Ollama has recently added support for structured outputs. But how exactly does LLMs generate structured outputs?
I have used prompting tricks such as “answer with a JSON only” or showing examples, but they are not very reliable. Ollama can very reliably produce structured outputs, either a valid JSON or any JSON-defined schema. Granted, sometimes an unexpected EOF error happens, but mostly with more complex schemas and small models (e.g. Llama 3.2 3B).
It’s possible to create schemas using pydantic:
from ollama import chat
from pydantic import BaseModel
class Joke(BaseModel):
id: int
setup: str
punchline: str
category: str | None = None
tags: list[str] | None
response = chat(
messages=[
{
"role": "user",
"content": "Tell me a funny joke",
}
],
model="deepseek-r1",
format=Joke.model_json_schema(),
)
country = Joke.model_validate_json(response.message.content)
print(country.model_dump_json(indent=2))
Output:
{
"id": 1,
"setup": "Why did the chicken cross the road?",
"punchline": "To get to the other side!",
"category": null,
"tags": ["chicken", "road", "joke"]
}
Grammars
Ollama uses llama.cpp under the hood to run LLMs. Structured outputs, such as a valid JSON, are possible using constrained decoding.

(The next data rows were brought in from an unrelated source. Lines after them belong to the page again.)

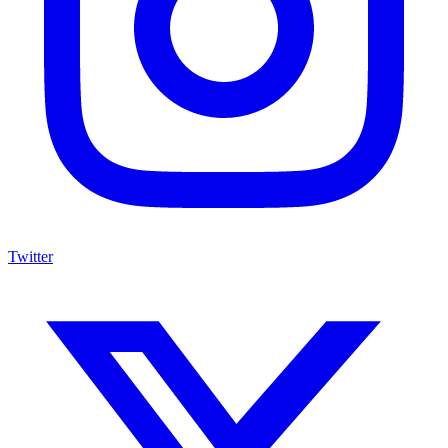
Twitter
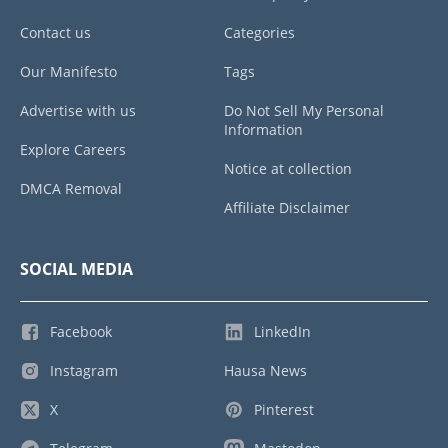
Contact us
Categories
Our Manifesto
Tags
Advertise with us
Do Not Sell My Personal
Information
Explore Careers
Notice at collection
DMCA Removal
Affiliate Disclaimer
SOCIAL MEDIA
Facebook
LinkedIn
Instagram
Hausa News
X
Pinterest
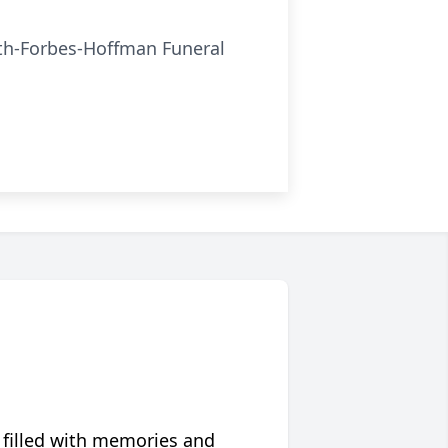
ath-Forbes-Hoffman Funeral
 filled with memories and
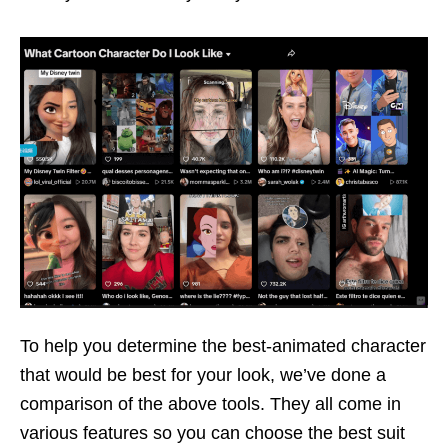
To help you determine the best-animated character
that would be best for your look, we’ve done a
comparison of the above tools. They all come in
various features so you can choose the best suit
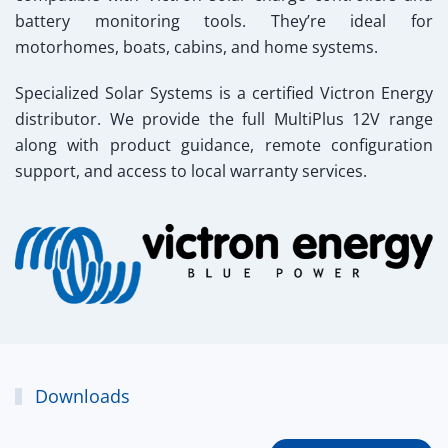
battery monitoring tools. They’re ideal for
motorhomes, boats, cabins, and home systems.
Specialized Solar Systems
is a certified Victron Energy
distributor. We provide the full MultiPlus 12V range
along with product guidance, remote configuration
support, and access to local warranty services.
Downloads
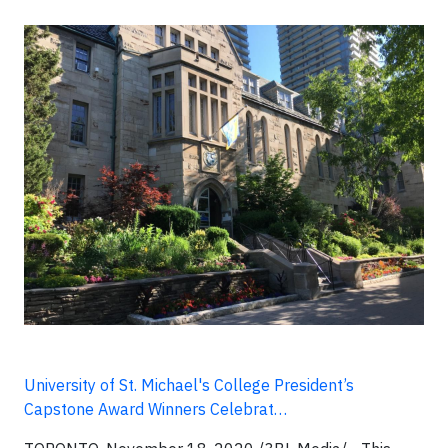
University of St. Michael's College President’s
Capstone Award Winners Celebrat…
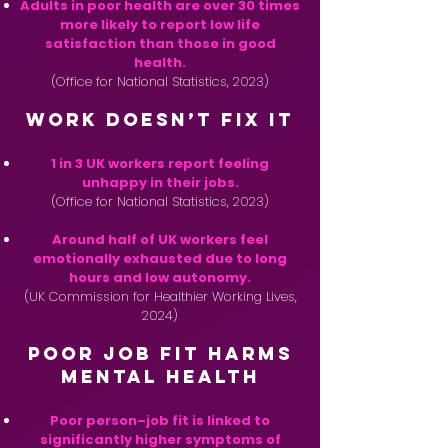
Adults in poor health are over 30 times
more likely to report low life
satisfaction than those in good
health.
(Office for National Statistics, 2023)
Work Doesn’t Fix It
1 in 3 UK workers report feeling
unhappy in their jobs.
(Office for National Statistics, 2023)
Around half of UK workers feel
emotionally exhausted due to long
hours and low autonomy.
(UK Commission for Healthier Working Lives,
2024)
Poor Job Fit Harms
Mental Health
Poor person–job fit is linked to
significantly higher symptoms of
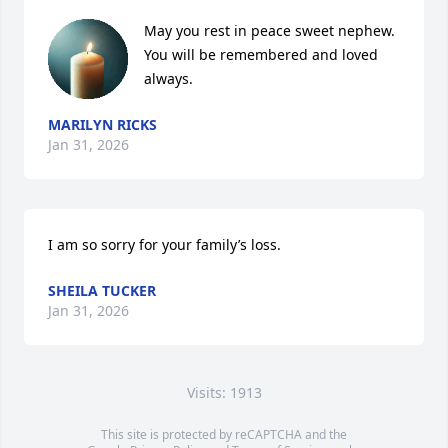
May you rest in peace sweet nephew.  
You will be remembered and loved 
always.
MARILYN RICKS
Jan 31, 2026
I am so sorry for your family’s loss.
SHEILA TUCKER
Jan 31, 2026
Visits: 1913
This site is protected by reCAPTCHA and the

This works by modifying how next tokens are selected: the model is only able to choose tokens that do not violate the grammar rules.
We can use the llama_cpp
Python library to convert the JSON schema above to a grammar:
category ::= string | null
category-kv ::= "\"category\"" space ":" space category
char ::= [^"\\] | "\\" (["\\/bfnrt] | "u" [0-9a-fA-F] [0-9a-fA-F] [0-9a-fA-F] [0-9a-fA-F])
id-kv ::= "\"id\"" space ":" space integer
integer ::= ("-"? integral-part) space
integral-part ::= [0-9] | [1-9] ([0-9] ([0-9] ([0-9] ([0-9] ([0-9] ([0-9] ([0-9] ([0-9] ([0-9] ([0-9] ([0-9] ([0-9] ([0-9] ([0-9] ([0-9])?)?)?)?)?)
?)?)?)?)?)?)?)?)?)?
null ::= "null" space
punchline-kv ::= "\"punchline\"" space ":" space string
root ::= "{" space id-kv "," space setup-kv "," space punchline-kv "," space tags-kv ( "," space ( category-kv ) )? "}" space
setup-kv ::= "\"setup\"" space ":" space string
space ::= " "?
string ::= "\"" char* "\"" space
tags ::= tags-0 | null
tags-0 ::= "[" space (string ("," space string)*)? "]" space
tags-kv ::= "\"tags\"" space ":" space tags
However, we are not limited to JSON outputs. For instance, if we want to rate movies, we can create a grammar that allows only valid ratings as outputs:
from llama_cpp.llama import Llama, LlamaGrammar
grammar = LlamaGrammar.from_string(
"""
root ::= "5.0" | leading "." trailing
leading ::= [0-4]
trailing ::= [0-9]
"""
)
llm = Llama.from_pretrained(
repo_id="MaziyarPanahi/Llama-3.2-3B-Instruct-GGUF",
filename="Llama-3.2-3B-Instruct.Q8_0.gguf",
)
response = llm("Rate the movie Dune: Part Two (2024)", grammar=grammar, max_tokens=-1)
print(response["choices"][0]["text"])
Output:
3.5
This bridges an important gap in LLM usage in general by reliably generating output in a structured format. The unstructured strategy of parsing strings with any content is error-prone. Not only that, but there are claims that structured outputs with constrained decoding outperforms unstructured outputs in some tasks.